The bill also called for complete disinvestment from South Africa by the U.S. computer industry within 18 months unless negotiations to dismantle apartheid had begun and South Africa had freed all political prisoners.
A measure almost identical to the Gray proposal has been introduced in the Senate.
After the vote on his substitute measure, Dellums, who said he was "shocked" by its sudden acceptance, embraced Rep. Mickey Leland (D-Tex.), the chairman of the Congressional Black Caucus. Leland said approval of the bill was a warning to South Africa and the Reagan administration "that it is time for decisive and aggressive action to isolate the proponents of apartheid."
Speaker Thomas P. (Tip) O'Neill Jr. (D-Mass.) called passage of the measure a sign of "the tidal wave of American revulsion against the discredited policy of 'constructive engagement.' "

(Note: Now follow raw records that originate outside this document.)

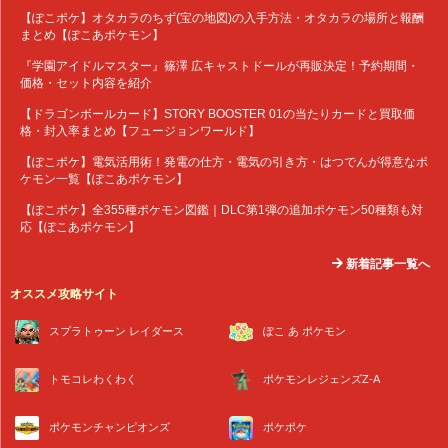
【ぽこポケ】オタカラのちず(宝の地図)の入手方法・オタカラの場所と報酬
まとめ【ぽこあポケモン】
『学園アイドルマスター』篠澤 広キャストドールが再販決定！予約期間・
価格・セット内容を紹介
【ドラゴンボールカード】STORY BOOSTER 01の当たりカードと買取価
格・封入率まとめ【フュージョンワールド】
【ぽこポケ】電気活用術！発電の仕方・電気の引き方・はつでんが得意なポ
ケモン一覧【ぽこあポケモン】
【ぽこポケ】全355種ポケモン図鑑｜DLC第1弾の追加ポケモン50種類も対
応【ぽこあポケモン】
新着記事一覧へ
オススメ攻略サイト
スプラトゥーン レイダース
ぽこ あ ポケモン
トモコレわくわく
ポケモンレジェンズZ-A
ポケモンチャンピオンズ
ポケポケ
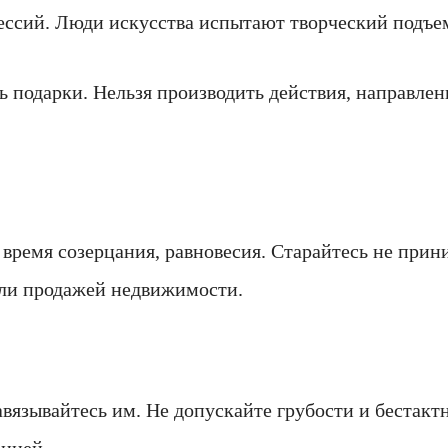
ессий. Люди искусства испытают творческий подъем
 подарки. Нельзя производить действия, направлен
о время созерцания, равновесия. Старайтесь не пр
или продажей недвижимости.
язывайтесь им. Не допускайте грубости и бестактн
рицей.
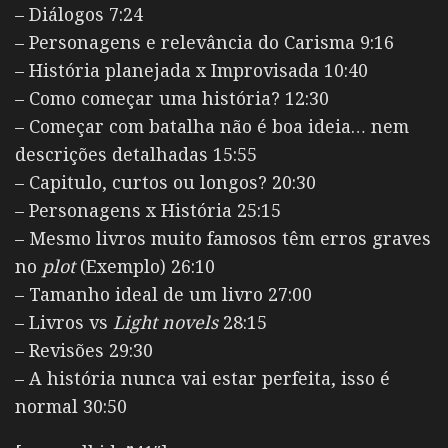
– Diálogos 7:24
– Personagens e relevância do Carisma 9:16
– História planejada x Improvisada 10:40
– Como começar uma história? 12:30
– Começar com batalha não é boa ideia… nem
descrições detalhadas 15:55
– Capitulo, curtos ou longos? 20:30
– Personagens x História 25:15
– Mesmo livros muito famosos têm erros graves
no
plot
(Exemplo) 26:10
– Tamanho ideal de um livro 27:00
– Livros vs
Light novels
28:15
– Revisões 29:30
– A história nunca vai estar perfeita, isso é
normal 30:50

Gray and other Democratic supporters of economic sanctions said they always supported the toughest possible measures against South Africa but had doubted that disinvestment legislation could be enacted. What changed the political chemistry in the House, Gray said, was the rising cycle of violence in South Africa and the government's increasingly repressive measures against the black majority.
"Congress looked at the carnage and the violations of human rights that have occurred in the last 10 days and said, that's it, we want to send the strongest possible message," he said.